What storage are you using? How fast is it? And was the source and destination storage from the backup different?
 
Restore:

GZIP:
Code:
restore vma archive: zcat /mnt/2TB/Backup/dump/vzdump-qemu-111-2019_01_02-16_05_13.vma.gz | vma extract -v -r /var/tmp/vzdumptmp9867.fifo - /var/tmp/vzdumptmp9867
CFG: size: 398 name: qemu-server.conf
DEV: dev_id=1 size: 34359738368 devname: drive-scsi0
CTIME: Wed Jan  2 16:05:14 2019
new volume ID is 'local-zfs:vm-10000-disk-0'
map 'drive-scsi0' to '/dev/zvol/rpool/data/vm-10000-disk-0' (write zeros = 0)
...
progress 100% (read 34359738368 bytes, duration 43 sec)
total bytes read 34359738368, sparse bytes 30586761216 (89%)
space reduction due to 4K zero blocks 4.78%
rescan volumes...
TASK OK

echo 1 > /proc/sys/vm/drop_caches
sed -i.bak "s/\(exec\) gzip/\1 pigz/" /bin/zcat

PIGZ:
Code:
restore vma archive: zcat /mnt/2TB/Backup/dump/vzdump-qemu-111-2019_01_02-16_05_13.vma.gz | vma extract -v -r /var/tmp/vzdumptmp16034.fifo - /var/tmp/vzdumptmp16034

CFG: size: 398 name: qemu-server.conf

DEV: dev_id=1 size: 34359738368 devname: drive-scsi0

CTIME: Wed Jan  2 16:05:14 2019

new volume ID is 'local-zfs:vm-10000-disk-0'

map 'drive-scsi0' to '/dev/zvol/rpool/data/vm-10000-disk-0' (write zeros = 0)

...

progress 100% (read 34359738368 bytes, duration 27 sec)

total bytes read 34359738368, sparse bytes 30586761216 (89%)

space reduction due to 4K zero blocks 4.78%

rescan volumes...

TASK OK


~ 63% faster with PIGZ

Run Restore from Web GUI - not from CLI.


What storage are you using?

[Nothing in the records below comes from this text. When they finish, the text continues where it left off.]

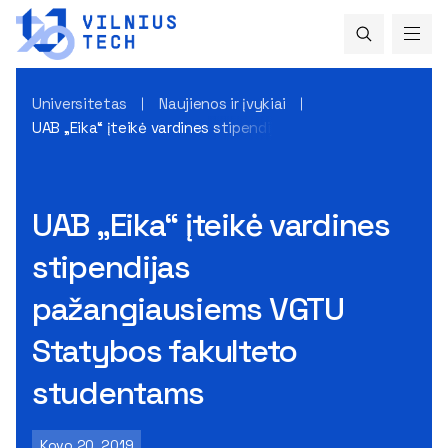
Universitetas
Naujienos ir įvykiai
UAB „Eika“ įteikė vardines stipendijas pažangiausiems VG
UAB „Eika“ įteikė vardines
stipendijas
pažangiausiems VGTU
Statybos fakulteto
studentams
Kovo 20, 2019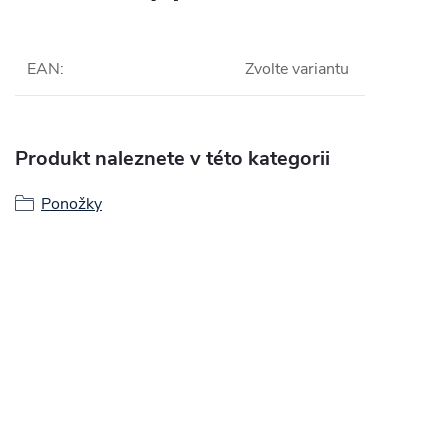
EAN
:
Zvolte variantu
Produkt naleznete v této kategorii
Ponožky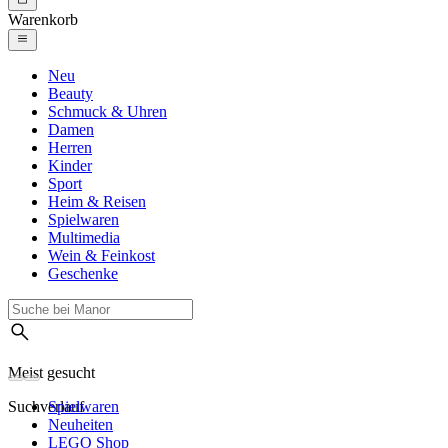
Warenkorb
Neu
Beauty
Schmuck & Uhren
Damen
Herren
Kinder
Sport
Heim & Reisen
Spielwaren
Multimedia
Wein & Feinkost
Geschenke
Meist gesucht
Suchverlauf
Spielwaren
Neuheiten
LEGO Shop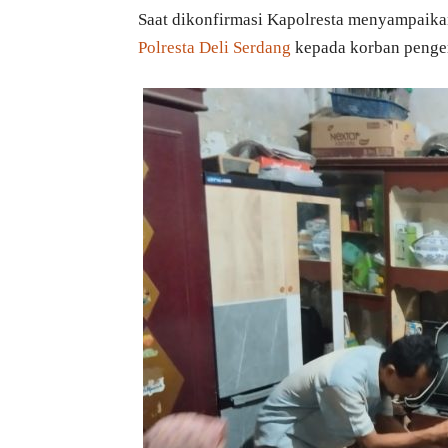
Saat dikonfirmasi Kapolresta menyampaika
Polresta Deli Serdang
kepada korban penge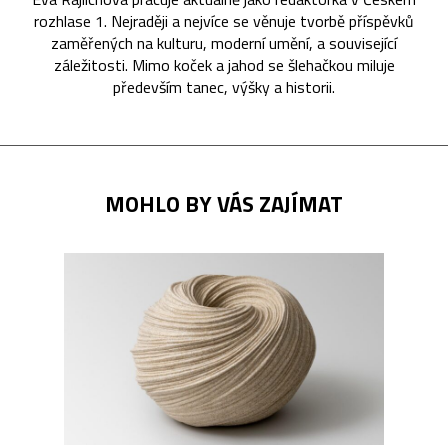
rozhlase 1. Nejraději a nejvíce se věnuje tvorbě příspěvků
zaměřených na kulturu, moderní umění, a související
záležitosti. Mimo koček a jahod se šlehačkou miluje
především tanec, výšky a historii.
MOHLO BY VÁS ZAJÍMAT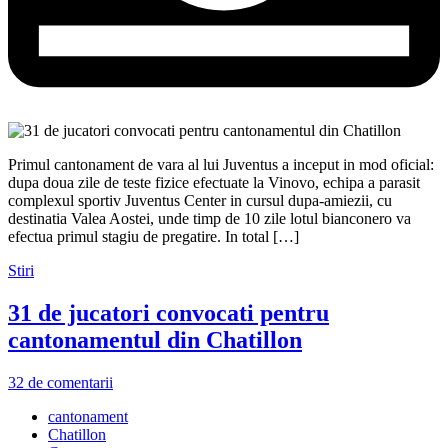
Primul cantonament de vara al lui Juventus a inceput in mod oficial:
dupa doua zile de teste fizice efectuate la Vinovo, echipa a parasit
complexul sportiv Juventus Center in cursul dupa-amiezii, cu
destinatia Valea Aostei, unde timp de 10 zile lotul bianconero va
efectua primul stagiu de pregatire. In total […]
Stiri
31 de jucatori convocati pentru
cantonamentul din Chatillon
32 de comentarii
cantonament
Chatillon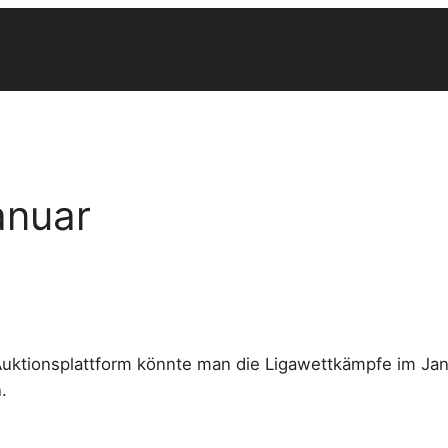
anuar
-Auktionsplattform könnte man die Ligawettkämpfe im J
.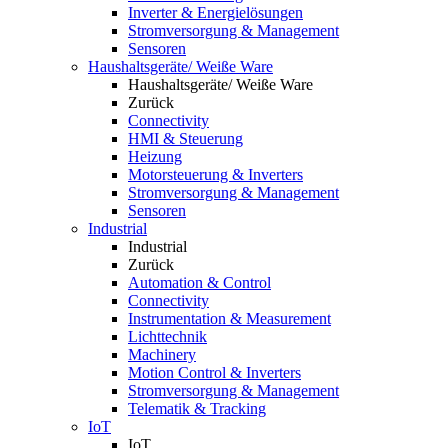
Inverter & Energielösungen
Stromversorgung & Management
Sensoren
Haushaltsgeräte/ Weiße Ware
Haushaltsgeräte/ Weiße Ware
Zurück
Connectivity
HMI & Steuerung
Heizung
Motorsteuerung & Inverters
Stromversorgung & Management
Sensoren
Industrial
Industrial
Zurück
Automation & Control
Connectivity
Instrumentation & Measurement
Lichttechnik
Machinery
Motion Control & Inverters
Stromversorgung & Management
Telematik & Tracking
IoT
IoT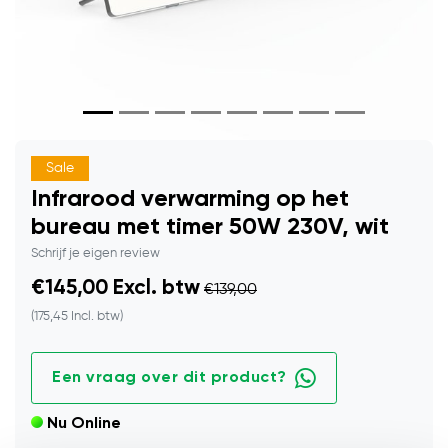
Sale
Infrarood verwarming op het
bureau met timer 50W 230V, wit
Schrijf je eigen review
€145,00 Excl. btw
€139,00
(175,45 Incl. btw)
Een vraag over dit product?
Nu Online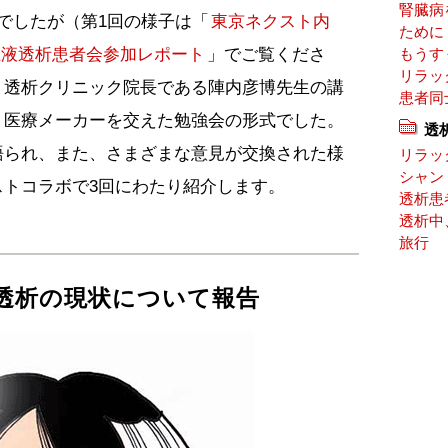
腎臓病
でしたが（第1回の様子は「
東京ネクスト内
ために
血液透析患者会参加レポート
」でご覧くださ
もうす
リラッ
・透析クリニック院長である陣内彦博先生の講
患者同
、医療メーカーを交えた勉強会の形式でした。
透
語られ、また、さまざまな意見が交換された様
リラッ
シャン
ストコラボで3回にわたり紹介します。
透析患
透析中
旅行
透析の現状について報告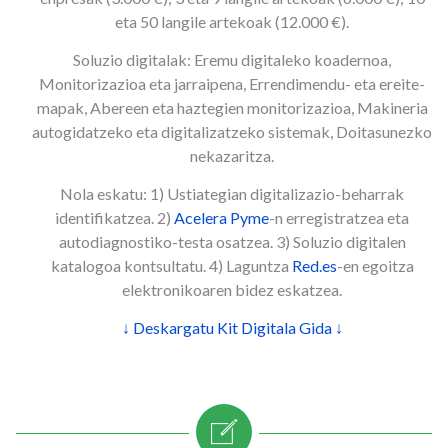
eta 50 langile artekoak (12.000 €).
Soluzio digitalak: Eremu digitaleko koadernoa,
Monitorizazioa eta jarraipena, Errendimendu- eta ereite-
mapak, Abereen eta haztegien monitorizazioa, Makineria
autogidatzeko eta digitalizatzeko sistemak, Doitasunezko
nekazaritza.
Nola eskatu: 1) Ustiategian digitalizazio-beharrak
identifikatzea. 2)
Acelera Pyme
-n erregistratzea eta
autodiagnostiko-testa osatzea. 3) Soluzio digitalen
katalogoa kontsultatu. 4) Laguntza
Red.es
-en egoitza
elektronikoaren bidez eskatzea.
↓ Deskargatu Kit Digitala Gida ↓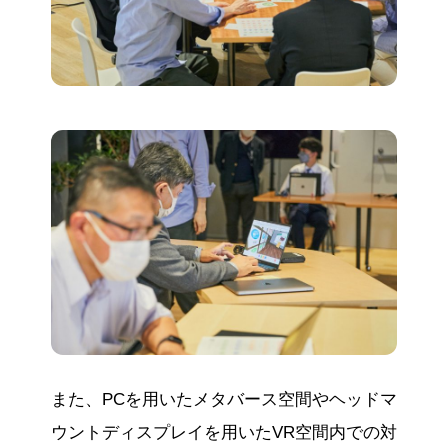
また、PCを用いたメタバース空間やヘッドマ
ウントディスプレイを用いたVR空間内での対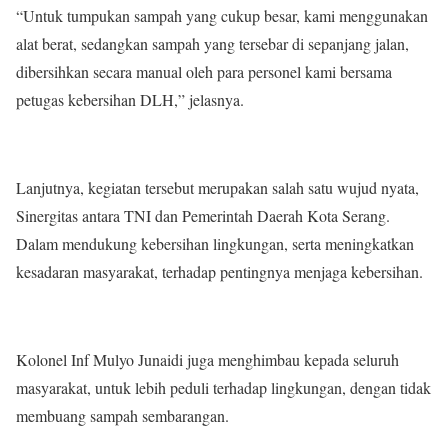
“Untuk tumpukan sampah yang cukup besar, kami menggunakan
alat berat, sedangkan sampah yang tersebar di sepanjang jalan,
dibersihkan secara manual oleh para personel kami bersama
petugas kebersihan DLH,” jelasnya.
Lanjutnya, kegiatan tersebut merupakan salah satu wujud nyata,
Sinergitas antara TNI dan Pemerintah Daerah Kota Serang.
Dalam mendukung kebersihan lingkungan, serta meningkatkan
kesadaran masyarakat, terhadap pentingnya menjaga kebersihan.
Kolonel Inf Mulyo Junaidi juga menghimbau kepada seluruh
masyarakat, untuk lebih peduli terhadap lingkungan, dengan tidak
membuang sampah sembarangan.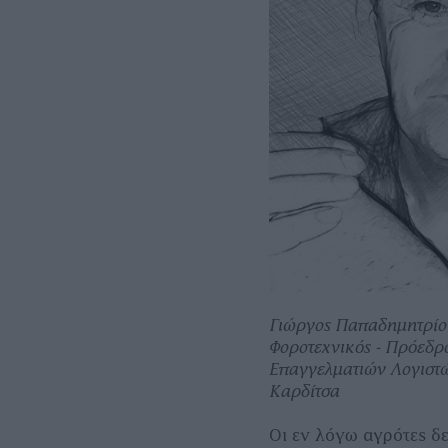
Γιώργος Παπαδημητρίο
Φοροτεχνικός - Πρόεδρ
Επαγγελματιών Λογιστ
Καρδίτσα
Οι εν λόγω αγρότες δ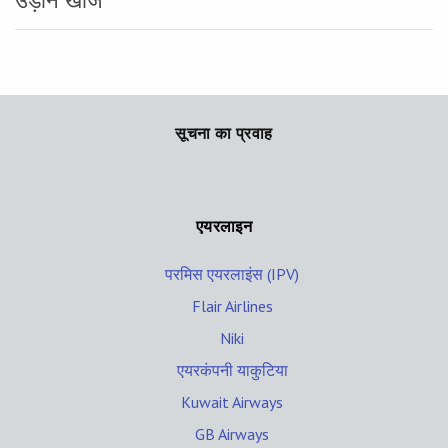
उड़ान खोज
सूचना का प्रवाह
एयरलाइन
परमिस एयरलाइंस (IPV)
Flair Airlines
Niki
एयरकंपनी याकुटिया
Kuwait Airways
GB Airways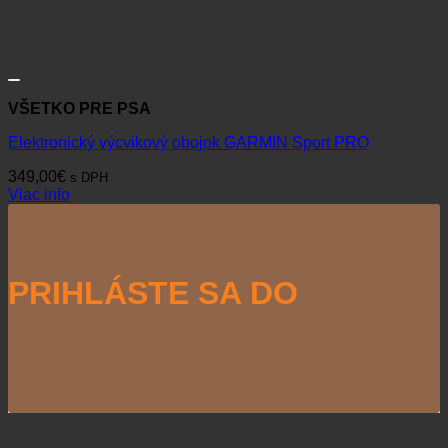
VŠETKO PRE PSA
Elektronický výcvikový obojok GARMIN Sport PRO
349,00
€
s DPH
Viac info
PRIHLÁSTE SA DO
NEWSLETTERU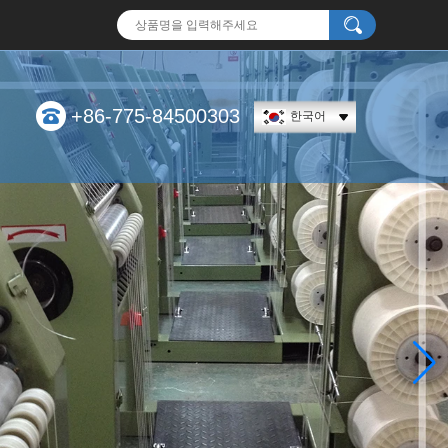
+86-775-84500303
한국어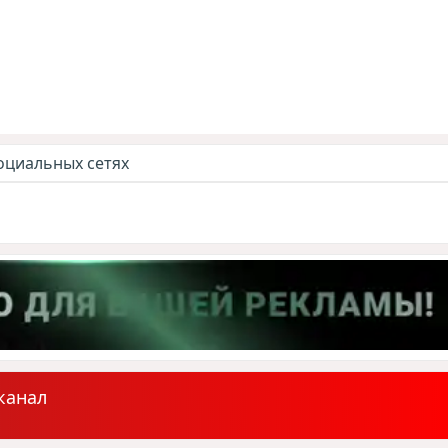
оциальных сетях
канал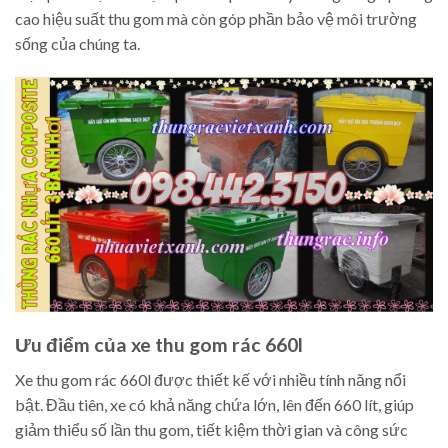
cao hiệu suất thu gom mà còn góp phần bảo vệ môi trường
sống của chúng ta.
Ưu điểm của xe thu gom rác 660l
Xe thu gom rác 660l được thiết kế với nhiều tính năng nổi
bật. Đầu tiên, xe có khả năng chứa lớn, lên đến 660 lít, giúp
giảm thiểu số lần thu gom, tiết kiệm thời gian và công sức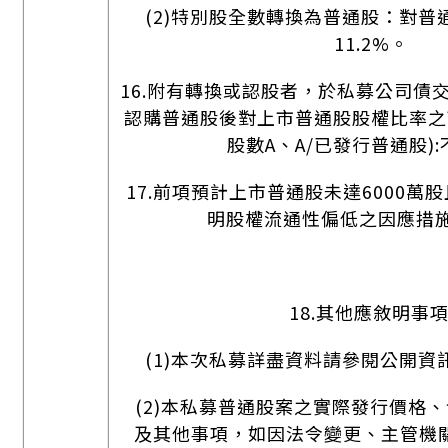
(2)特別股全數轉換為普通股：對普
11.2%。
16.附有轉換或認股者，於私募公司債
認購普通股後對上市普通股股權比率之
股數A、A/已發行普通股)
17.前項預計上市普通股未達6000萬
明股權流通性偏低之因應措施
18.其他應敘明事項
(1)本次私募詳盡資料請參閱公開資
(2)本私募普通股案之實際發行價格
及其他事項，如因法令變更、主管機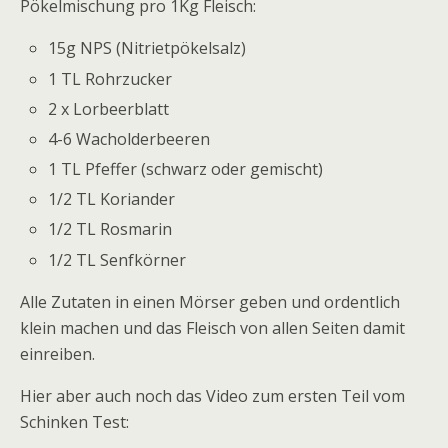
Pökelmischung pro 1Kg Fleisch:
15g NPS (Nitrietpökelsalz)
1 TL Rohrzucker
2 x Lorbeerblatt
4-6 Wacholderbeeren
1 TL Pfeffer (schwarz oder gemischt)
1/2 TL Koriander
1/2 TL Rosmarin
1/2 TL Senfkörner
Alle Zutaten in einen Mörser geben und ordentlich
klein machen und das Fleisch von allen Seiten damit
einreiben.
Hier aber auch noch das Video zum ersten Teil vom
Schinken Test: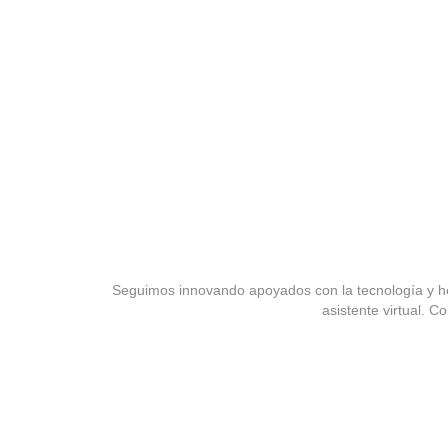
Virtual
Seguimos innovando apoyados con la tecnología y 
asistente virtual. C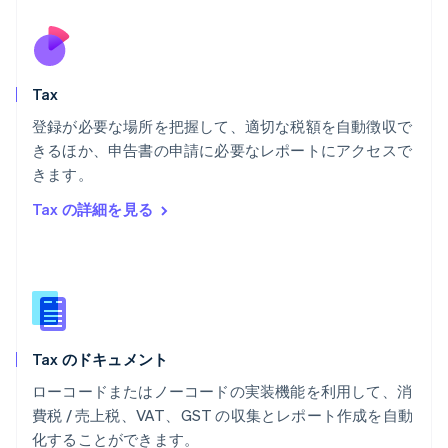
フランス
Français
English
ブルガリア
English
Tax
ベルギー
Nederlands
Français
Deutsch
English
登録が必要な場所を把握して、適切な税額を自動徴収で
ポーランド
きるほか、申告書の申請に必要なレポートにアクセスで
English
きます。
ポルトガル
Português
English
Tax の詳細を見る
マルタ
English
マレーシア
English
简体中文
メキシコ
Español
English
ラトビア
Tax のドキュメント
English
リトアニア
ローコードまたはノーコードの実装機能を利用して、消
English
費税 / 売上税、VAT、GST の収集とレポート作成を自動
リヒテンシュタイン
化することができます。
Deutsch
English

How fast is it? And was the source and destination storage from the backup different?

The SAME hardware.

Source - single SATA3 2TB 7200rpm 64MB cache disk with ext4 directly attached to PVE
Dest - ZFS RAID10 pool on 4x1TB 7200rpm 64MB cache disk

May be VZDUMP have some default limit for restore process?
 
Last edited:
2019-10-03 16_56_48-pve - Proxmox Virtual Environment - Vivaldi.png


As you see PIGZ restore VM .gz file with multicore.


Guys, who can check it ? It's important for ALL of us.
 
Last edited:
@werter did you try the new kernel yet? does it still exhibit this issue or not?